WHAT YOU SHOULD DO: From the first line of the data through the line containing "Bloquez les attaques de phishing avant", transcribe each line exactly. Pictures do not belong in the copy.

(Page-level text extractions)
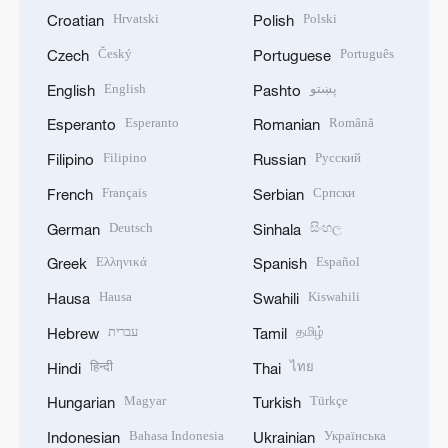
Hrvatski
Polski
Croatian
Polish
Český
Português
Czech
Portuguese
English
پښتو
English
Pashto
Esperanto
Română
Esperanto
Romanian
Filipino
Русский
Filipino
Russian
Français
Српски
French
Serbian
Deutsch
සිංහල
German
Sinhala
Ελληνικά
Español
Greek
Spanish
Hausa
Kiswahili
Hausa
Swahili
עברית
தமிழ்
Hebrew
Tamil
हिन्दी
ไทย
Hindi
Thai
Magyar
Türkçe
Hungarian
Turkish
Bahasa Indonesia
Українська
Indonesian
Ukrainian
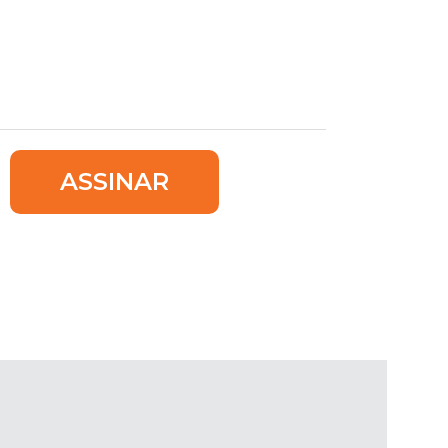
ASSINAR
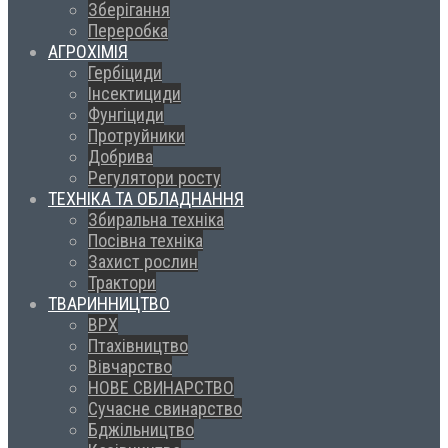
Зберігання
Переробка
АГРОХІМІЯ
Гербіциди
Інсектициди
Фунгіциди
Протруйники
Добрива
Регулятори росту
ТЕХНІКА ТА ОБЛАДНАННЯ
Збиральна техніка
Посівна техніка
Захист рослин
Трактори
ТВАРИННИЦТВО
ВРХ
Птахівництво
Вівчарство
НОВЕ СВИНАРСТВО
Сучасне свинарство
Бджільництво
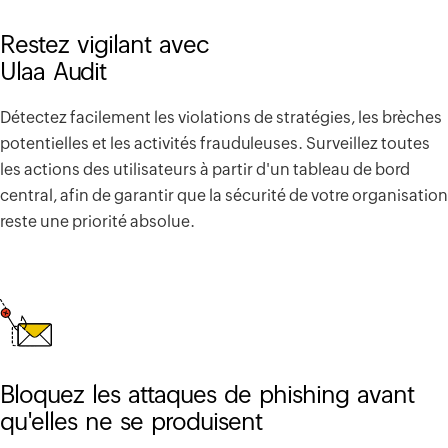
Restez vigilant avec
Ulaa Audit
Détectez facilement les violations de stratégies, les brèches
potentielles et les activités frauduleuses. Surveillez toutes
les actions des utilisateurs à partir d'un tableau de bord
central, afin de garantir que la sécurité de votre organisation
reste une priorité absolue.
Bloquez les attaques de phishing avant
qu'elles ne se produisent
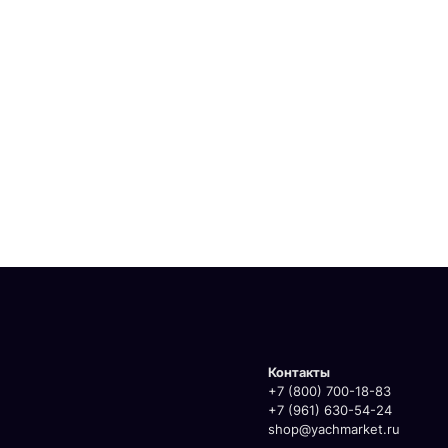
Контакты
+7 (800) 700-18-83
+7 (961) 630-54-24
shop@yachmarket.ru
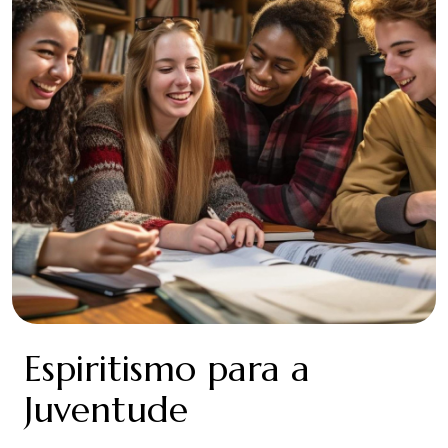
Espiritismo para a
Juventude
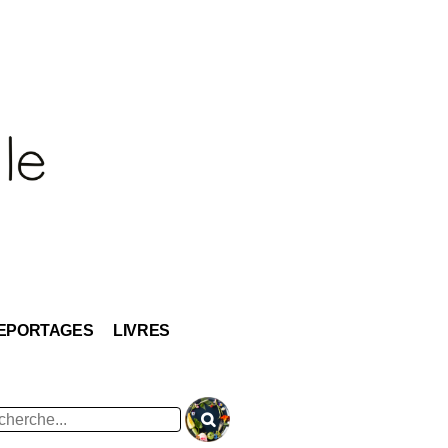
EPORTAGES
LIVRES
hercher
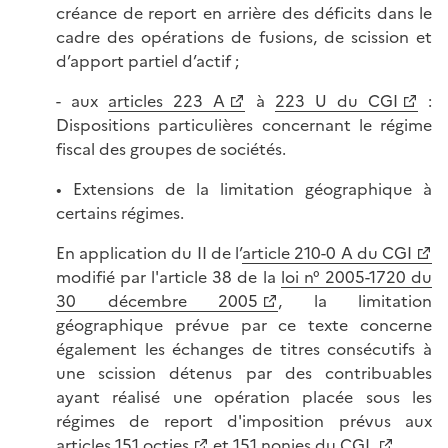
créance de report en arrière des déficits dans le
cadre des opérations de fusions, de scission et
d’apport partiel d’actif ;
- aux
articles 223 A
à
223 U du CGI
:
Dispositions particulières concernant le régime
fiscal des groupes de sociétés.
• Extensions de la limitation géographique à
certains régimes.
En application du II de l’
article 210-0 A du CGI
modifié par l'article 38 de la
loi n° 2005-1720 du
30 décembre 2005
, la limitation
géographique prévue par ce texte concerne
également les échanges de titres consécutifs à
une scission détenus par des contribuables
ayant réalisé une opération placée sous les
régimes de report d'imposition prévus aux
articles 151 octies
et
151 nonies du CGI.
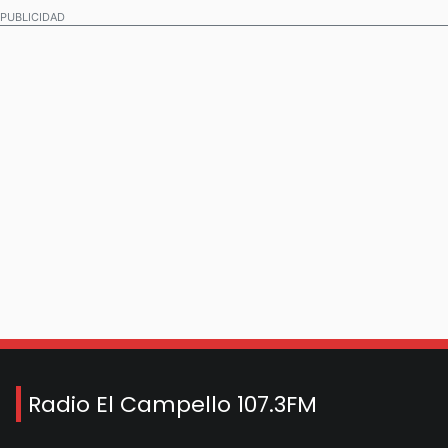
PUBLICIDAD
Radio El Campello 107.3FM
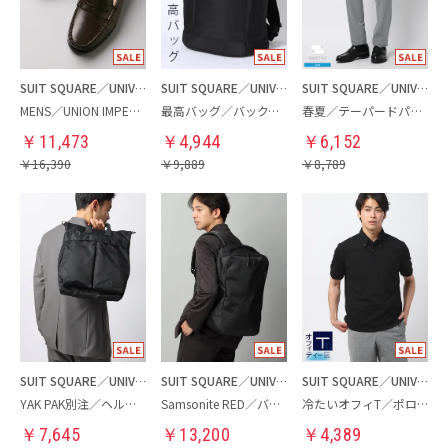
SUIT SQUARE／UNIVERSAL LANGUAGE
SUIT SQUARE／UNIVERSAL LANGUAGE
SUIT SQUARE／UNIVERSAL LANGUAGE
MENS／UNION IMPERIAL監修／コインローファー
最高バッグ／バックパック
春夏／テーパードパンツ
￥
11,473
￥
4,944
￥
6,152
￥
16,390
￥
9,889
￥
8,789
SUIT SQUARE／UNIVERSAL LANGUAGE
SUIT SQUARE／UNIVERSAL LANGUAGE
SUIT SQUARE／UNIVERSAL LANGUAGE
YAK PAK別注／ヘルメットバッグ
Samsonite RED／バックパック
冷たいオフィT／ポロシャツ
￥
7,645
￥
13,200
￥
4,389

WRITTEN REPLY:
Hrvatski
Polski
Croatian
Polish
Český
Português
Czech
Portuguese
English
پښتو
English
Pashto
Esperanto
Română
Esperanto
Romanian
Filipino
Русский
Filipino
Russian
Français
Српски
French
Serbian
Deutsch
සිංහල
German
Sinhala
Ελληνικά
Español
Greek
Spanish
Hausa
Kiswahili
Hausa
Swahili
עברית
தமிழ்
Hebrew
Tamil
हिन्दी
ไทย
Hindi
Thai
Magyar
Türkçe
Hungarian
Turkish
Bahasa Indonesia
Українська
Indonesian
Ukrainian
ASSINAR
Зберігання
Переробка
АГРОХІМІЯ
Гербіциди
Інсектициди
Фунгіциди
Протруйники
Добрива
Регулятори росту
ТЕХНІКА ТА ОБЛАДНАННЯ
Збиральна техніка
Посівна техніка
Захист рослин
Трактори
ТВАРИННИЦТВО
ВРХ
Птахівництво
Вівчарство
НОВЕ СВИНАРСТВО
Сучасне свинарство
Бджільництво
Restez vigilant avec
Ulaa Audit
Détectez facilement les violations de stratégies, les brèches
potentielles et les activités frauduleuses. Surveillez toutes
les actions des utilisateurs à partir d'un tableau de bord
central, afin de garantir que la sécurité de votre organisation
reste une priorité absolue.
Bloquez les attaques de phishing avant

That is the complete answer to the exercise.